Não é por maldade. Vivem num mundo de curto prazo, a esperança média de vida é de 37 anos. Não têm nada e os expatriados de classe média são riquíssimos ao pé deles. Quando têm uma oportunidade, aproveitam. Há pessoas com muito bom coração, há pessoas que ajudam. Mas confiança total, em ninguém. Aqui não dá mesmo.

Quanto a ajudar, há muitas maneiras. Uma das melhores é voluntariar num orfanato, mas há outras.

Filipa,

Aqui há o melhor chocolate do mundo: Cadbury´s por todo o lado!! :D:D:D

B. disse...

Que engraçado... (não tendo piada nenhuma, como é óbvio e espectável nas minhas observações!...)

Dizes que nós e eles nunca vamos/vão saber o como vivem(os)... (deu para perceber?...)

Eu costumo pensar mais noutra perspectiva... Tanta gente por esse mundo "afora" sem ter mais nada que comer que farinha, como dizes, e eu em crise existencial por motivos bem menos importantes... Pelo menos, parecem insignificantes quando penso assim!...

Mas enfim... Cada burro com o seu fardo.

Eu tenho a "mania", como sabes, de querer mudar o mundo. Não tanto "dar colo", como dizes, mas mais de achar que um dia vou fazer a diferença, nem que seja por ser fiel a mim mesma e não "seguir a manada"! E claro que muitas vezes (demasiadas...) me desiludo e desanimo...

Mas não há outro remédio, se não continuar.

E fico muito feliz por veres o copo meio-cheio! Por ti e por mim, enquanto beneficiária do teu optimismo contagiante!

PS: também me lembrei da osga do Vendedor de Passados... :)

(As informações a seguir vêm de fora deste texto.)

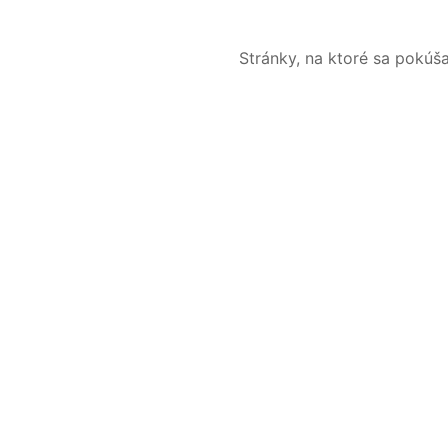
Stránky, na ktoré sa pokúš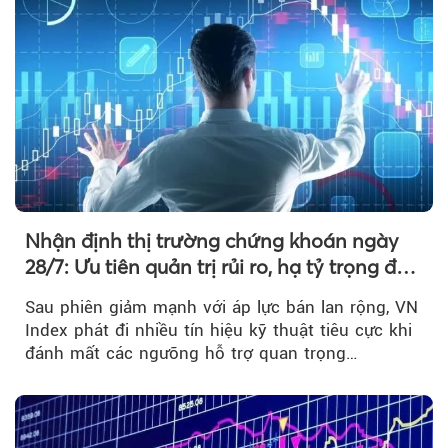
Nhận định thị trường chứng khoán ngày
28/7: Ưu tiên quản trị rủi ro, hạ tỷ trọng đòn
bẩy
Sau phiên giảm mạnh với áp lực bán lan rộng, VN
Index phát đi nhiều tín hiệu kỹ thuật tiêu cực khi
đánh mất các ngưỡng hỗ trợ quan trọng…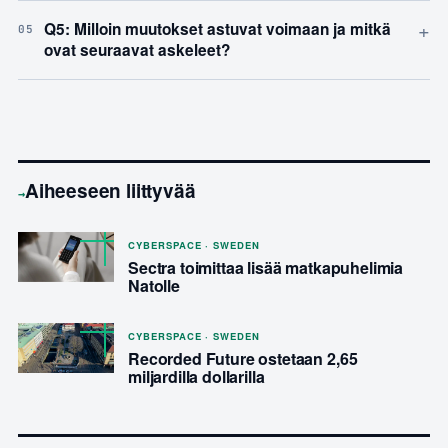
+
Q5: Milloin muutokset astuvat voimaan ja mitkä
05
ovat seuraavat askeleet?
Aiheeseen liittyvää
→
CYBERSPACE · SWEDEN
Sectra toimittaa lisää matkapuhelimia
Natolle
CYBERSPACE · SWEDEN
Recorded Future ostetaan 2,65
miljardilla dollarilla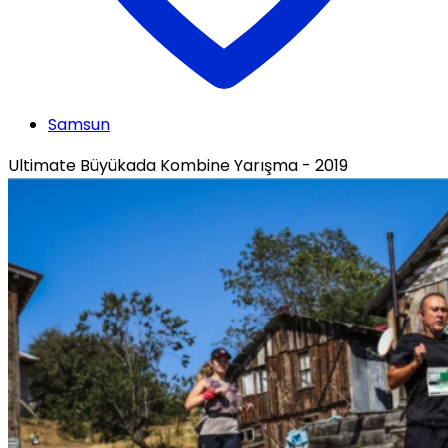
Samsun
Ultimate Büyükada Kombine Yarışma - 2019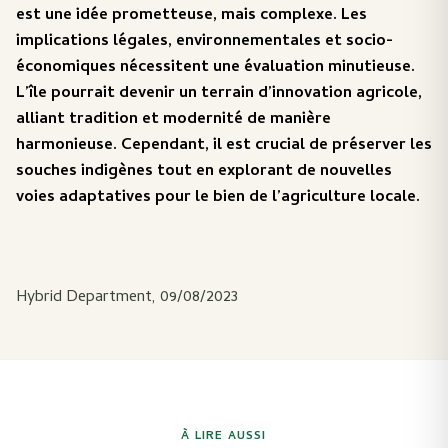
est une idée prometteuse, mais complexe. Les
implications légales, environnementales et socio-
économiques nécessitent une évaluation minutieuse.
L’île pourrait devenir un terrain d’innovation agricole,
alliant tradition et modernité de manière
harmonieuse. Cependant, il est crucial de préserver les
souches indigènes tout en explorant de nouvelles
voies adaptatives pour le bien de l’agriculture locale.
Hybrid Department, 09/08/2023
À LIRE AUSSI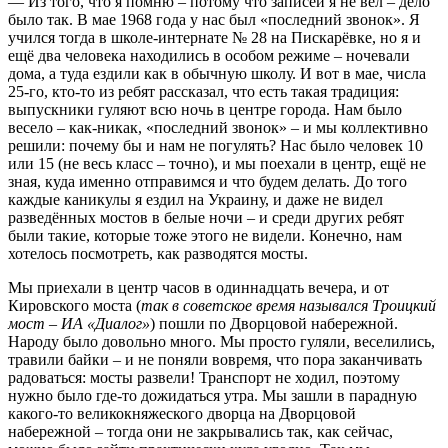
— Из того, что я помню – потому что записей я не вёл – дело
было так. В мае 1968 года у нас был «последний звонок». Я
учился тогда в школе-интернате № 28 на Пискарёвке, но я и
ещё два человека находились в особом режиме – ночевали
дома, а туда ездили как в обычную школу. И вот в мае, числа
25-го, кто-то из ребят рассказал, что есть такая традиция:
выпускники гуляют всю ночь в центре города. Нам было
весело – как-никак, «последний звонок» – и мы коллективно
решили: почему бы и нам не погулять? Нас было человек 10
или 15 (не весь класс – точно), и мы поехали в центр, ещё не
зная, куда именно отправимся и что будем делать. До того
каждые каникулы я ездил на Украину, и даже не видел
разведённых мостов в белые ночи – и среди других ребят
были такие, которые тоже этого не видели. Конечно, нам
хотелось посмотреть, как разводятся мосты.
Мы приехали в центр часов в одиннадцать вечера, и от
Кировского моста (
так в советское время назывался Троицкий
мост – ИА «Диалог»
) пошли по Дворцовой набережной.
Народу было довольно много. Мы просто гуляли, веселились,
травили байки – и не поняли вовремя, что пора заканчивать
радоваться: мосты развели! Транспорт не ходил, поэтому
нужно было где-то дожидаться утра. Мы зашли в парадную
какого-то великокняжеского дворца на Дворцовой
набережной – тогда они не закрывались так, как сейчас,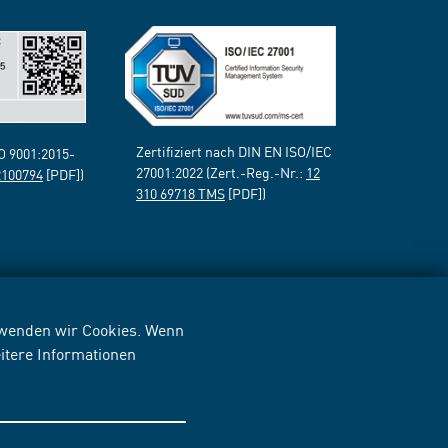
Zertifiziert nach DIN EN ISO/IEC
SO 9001:2015-
27001:2022 (Zert.-Reg.-Nr.:
12
2100794
[PDF])
310 69718 TMS
[PDF])
erwenden wir Cookies. Wenn
itere Informationen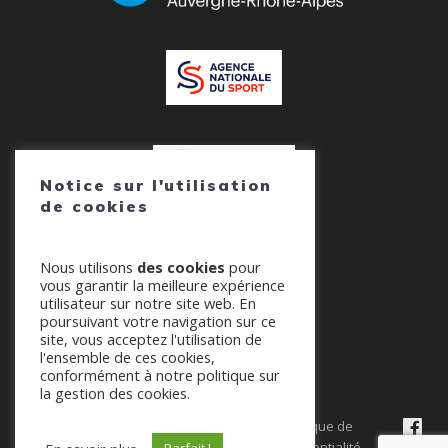
Notice sur l'utilisation
de cookies
Nous utilisons
des cookies
pour
vous garantir la meilleure expérience
utilisateur sur notre site web. En
poursuivant votre navigation sur ce
site, vous acceptez l'utilisation de
l'ensemble de ces cookies,
© 2026 AURA-PLANEUR. Tout droits réservés.
conformément à notre politique sur
la gestion des cookies.
Contacter le
Mentions
Politique de
Webmaster
|
légales
|
confidentialité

(HT: tenho uma colega de trabalho que, sempre que aí vai - o que é "muitas vezes"! - visita um orfanato...)

Saudades...

moça disse...

É sempre uma questão de perspectiva, B. - coisas insignificantes para uns são os problemas existenciais de outros, mas tem que ser assim mesmo, senão os momentos em que só temos certezas não valiam assim tanto!
Espero que o meu optimismo seja sempre muito e contagiante!

Beijo saudoso! Vivrez!!!

:P

Diana Pinheiro disse...

Adoro esse optimismo... também sofro dessa doença que eu adoro ter... e é por isso que adoro trabalhar aqui: entre milhoes de pessoas com possibilidade, vejo algumas pessoas que nunca teriam possibilidades de visitar este munda de fantasia... e é vê-las com o sorriso mais aberto do mundo...
Eu acredito que, por mais desilusões que tenhas com uma pessoa, deves sempre acreditar nela (mesmo que não confies que ela faça ou pense o correcto)... mas o acreditar... acho que é meio caminho andado... e, se mostrares isso a essa pessoa, ela sentir-se-á muito melhor...
E por isso, acredito!
Acredito que o mundo vai mudando com a nossa presença no mesmo mundo! Por isso, continua com o teu optimismo! Sempre! Acredita!